Action item: Please restate the records that follow word for word, omitting any images.

..........

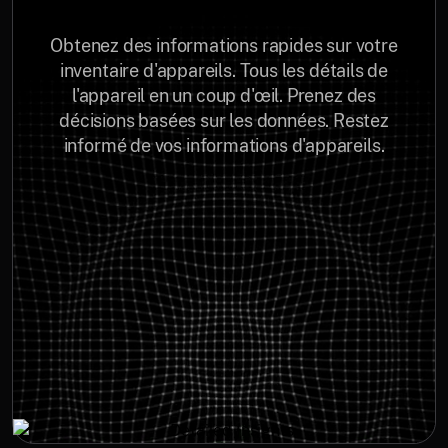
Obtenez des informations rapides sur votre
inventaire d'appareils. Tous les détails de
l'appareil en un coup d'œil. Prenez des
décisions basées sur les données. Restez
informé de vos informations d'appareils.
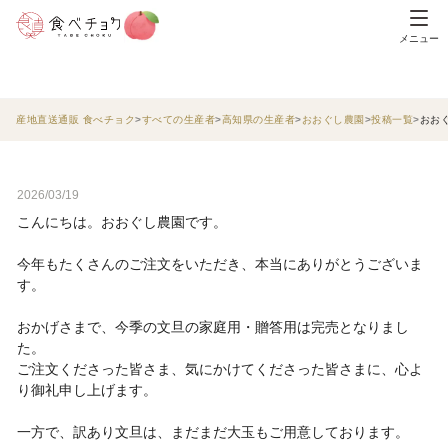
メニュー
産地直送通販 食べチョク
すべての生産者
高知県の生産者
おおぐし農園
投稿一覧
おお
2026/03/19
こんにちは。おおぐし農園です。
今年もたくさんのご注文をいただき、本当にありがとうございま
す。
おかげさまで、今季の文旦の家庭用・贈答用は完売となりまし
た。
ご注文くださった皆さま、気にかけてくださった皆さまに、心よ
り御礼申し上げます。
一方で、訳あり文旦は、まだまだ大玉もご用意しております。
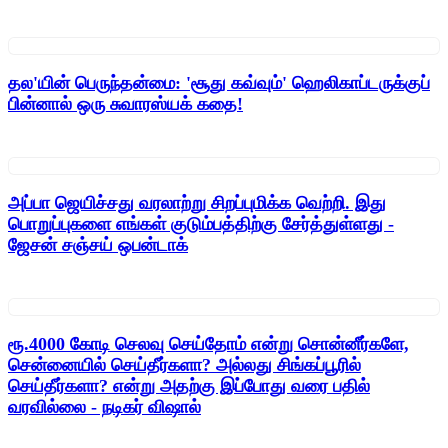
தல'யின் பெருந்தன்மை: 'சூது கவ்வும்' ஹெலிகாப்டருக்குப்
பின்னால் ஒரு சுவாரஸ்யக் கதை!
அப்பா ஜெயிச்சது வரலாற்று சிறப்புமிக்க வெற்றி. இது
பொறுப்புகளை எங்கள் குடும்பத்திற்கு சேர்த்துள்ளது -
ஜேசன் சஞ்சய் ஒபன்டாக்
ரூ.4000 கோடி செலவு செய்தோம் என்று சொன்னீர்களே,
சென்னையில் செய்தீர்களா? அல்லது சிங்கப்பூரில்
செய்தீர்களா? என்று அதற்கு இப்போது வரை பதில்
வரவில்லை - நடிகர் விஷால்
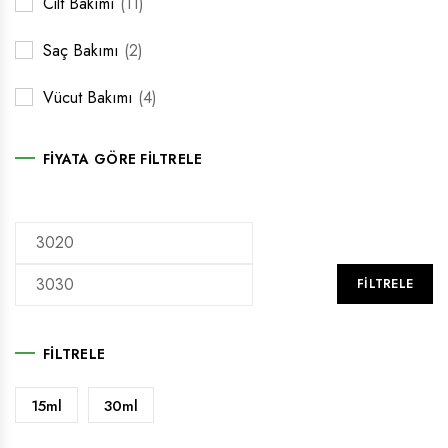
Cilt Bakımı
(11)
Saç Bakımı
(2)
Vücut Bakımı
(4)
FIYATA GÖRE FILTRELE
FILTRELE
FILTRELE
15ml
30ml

..........

Final answer:
Obtenez des informations rapides sur votre
inventaire d'appareils. Tous les détails de
l'appareil en un coup d'œil. Prenez des
décisions basées sur les données. Restez
informé de vos informations d'appareils.
メニュー
産地直送通販 食べチョク
すべての生産者
高知県の生産者
おおぐし農園
投稿一覧
おお
2026/03/19
こんにちは。おおぐし農園です。
今年もたくさんのご注文をいただき、本当にありがとうございま
す。
おかげさまで、今季の文旦の家庭用・贈答用は完売となりまし
た。
ご注文くださった皆さま、気にかけてくださった皆さまに、心よ
り御礼申し上げます。
一方で、訳あり文旦は、まだまだ大玉もご用意しております。
தல'யின் பெருந்தன்மை: 'சூது கவ்வும்' ஹெலிகாப்டருக்குப்
பின்னால் ஒரு சுவாரஸ்யக் கதை!
அப்பா ஜெயிச்சது வரலாற்று சிறப்புமிக்க வெற்றி. இது
பொறுப்புகளை எங்கள் குடும்பத்திற்கு சேர்த்துள்ளது -
ஜேசன் சஞ்சய் ஒபன்டாக்
ரூ.4000 கோடி செலவு செய்தோம் என்று சொன்னீர்களே,
சென்னையில் செய்தீர்களா? அல்லது சிங்கப்பூரில்
செய்தீர்களா? என்று அதற்கு இப்போது வரை பதில்
வரவில்லை - நடிகர் விஷால்
Cilt Bakımı
(11)
Saç Bakımı
(2)
Vücut Bakımı
(4)
FIYATA GÖRE FILTRELE
FILTRELE
FILTRELE
15ml
30ml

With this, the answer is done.